The transformation also includes work his agency is taking on in collaboration with OER on non-wires alternatives, he said.
“We’re not just technology-agnostic, but hostile to any particular one” being pushed over any other, Schrag said.
Since the state deployed the bulk of its advanced meters between 1999 and 2003, most “are aging out now,” requiring state officials in the next few years “to make some critical choices around a very large distribution system asset.”
One strategy for the state is not so much “to promote electrification, but to optimize it,” he said.
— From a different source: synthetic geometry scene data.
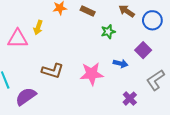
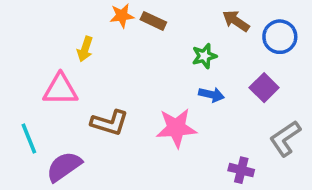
brown rectangle: (88, 11) -> (153, 21), moved
pink triangle: (18, 39) -> (60, 89), moved
blue arrow: (120, 64) -> (211, 95), moved
purple cross: (130, 99) -> (241, 170), turned -32

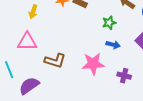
yellow arrow: (85, 49) -> (33, 12), moved
purple cross: (241, 170) -> (124, 76), moved

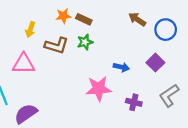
green star: (109, 23) -> (85, 42), moved
brown L-shape: (55, 61) -> (57, 45), moved

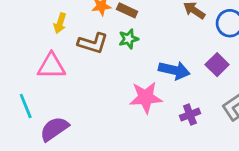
blue arrow: (121, 67) -> (174, 70), size x1.5
purple cross: (134, 102) -> (190, 115), turned -35

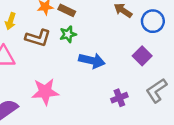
blue arrow: (174, 70) -> (92, 61), moved
pink star: (146, 97) -> (45, 92), moved

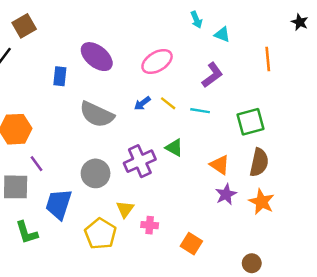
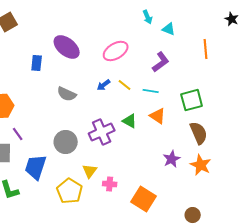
gray semicircle: (97, 114) -> (67, 94), size x0.7
brown semicircle: (259, 162) -> (199, 133), turned -35
orange triangle: (220, 165) -> (158, 116), moved
orange square: (191, 244) -> (144, 199), size x1.4

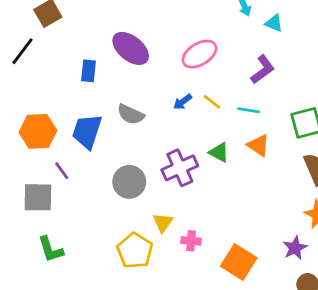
purple star: (172, 159) -> (295, 248), moved
blue trapezoid: (36, 167) -> (87, 131), moved

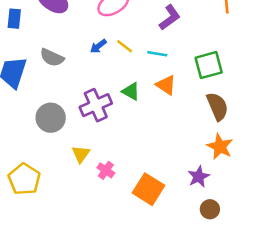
pink cross: (191, 241) -> (106, 170), turned 30
yellow pentagon: (135, 251) -> (24, 179), moved

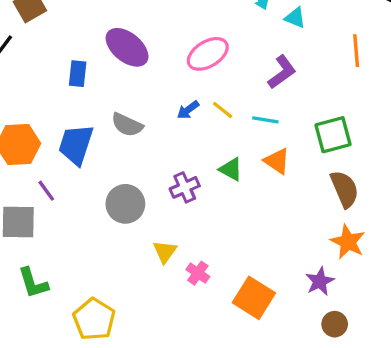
purple cross: (96, 105) -> (185, 187), size x0.7
yellow pentagon: (24, 179) -> (94, 319), moved

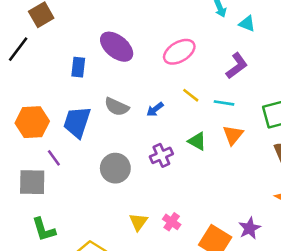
blue arrow: (188, 110) -> (155, 109), moved
orange triangle: (277, 161) -> (233, 135), turned 35
yellow triangle: (165, 252) -> (138, 222), moved
purple star: (320, 281) -> (250, 228), moved

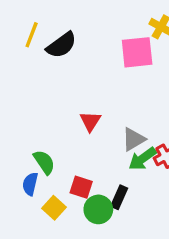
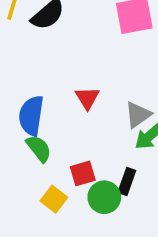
blue semicircle: (30, 184) -> (31, 116), moved, size x1.5
red square: (81, 187) -> (83, 173), turned -30

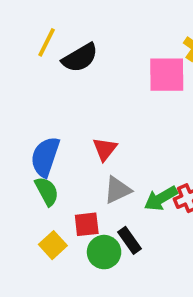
gray triangle: (138, 115) -> (117, 190), moved
black rectangle: (127, 182) -> (130, 240), turned -65

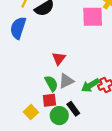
blue semicircle: (45, 157) -> (18, 28), moved
green semicircle: (47, 191) -> (51, 83), moved

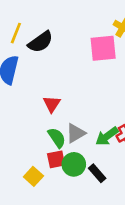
red triangle: (59, 58) -> (52, 104), moved
black rectangle: (73, 109) -> (97, 173), moved
green circle: (59, 116) -> (74, 164), moved

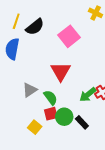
pink square: (103, 48) -> (69, 36), moved, turned -30
red triangle: (52, 104) -> (61, 71), moved, size x1.5
gray triangle: (76, 133) -> (30, 90), moved

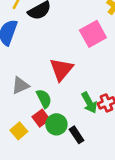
pink square: (69, 36) -> (93, 34), moved
green arrow: (88, 95) -> (89, 103), turned -90
red square: (51, 114) -> (41, 118), turned -32

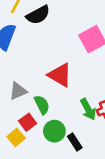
red triangle: (61, 69) -> (60, 75), turned -40
red square: (41, 118) -> (28, 122), moved

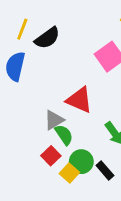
gray triangle: (18, 91) -> (54, 120), moved
yellow square: (16, 137) -> (69, 173), moved

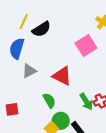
gray triangle: (54, 120) -> (29, 71), moved
red square: (51, 156) -> (12, 109), moved, turned 32

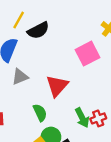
red triangle: (62, 76) -> (57, 86), turned 40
“Rate design is a big deal,” said Timothy Hebert, COO of ENE, which serves municipal power companies. “What’s driving cost structures for customers is really changing. Around some of the new strategies that are being employed — distributed generation, storage — we’ve seen a lot of interest at the municipal utility level in developing electric vehicle programs.”
Regarding EV charging, Synapse’s Paul Peterson noted ISO-NE performed a 2016 economic study that showed one scenario with 3 million EVs in New England by 2030.
The RTO modeled the EVs to charge at night, “ran the model, and the problem was now the peak occurred at night,” Peterson said. “So then they told the model to charge the EVs at off-peak hours, and there was virtually no change to peak demand in the model, with or without the EVs, and the actual electrical energy used is not terribly significant.”
Data cannot be talked about enough, as there are so many additional layers of information to look at these days, Hebert said.
“We have a lot of different things happening … a dance going on every day.”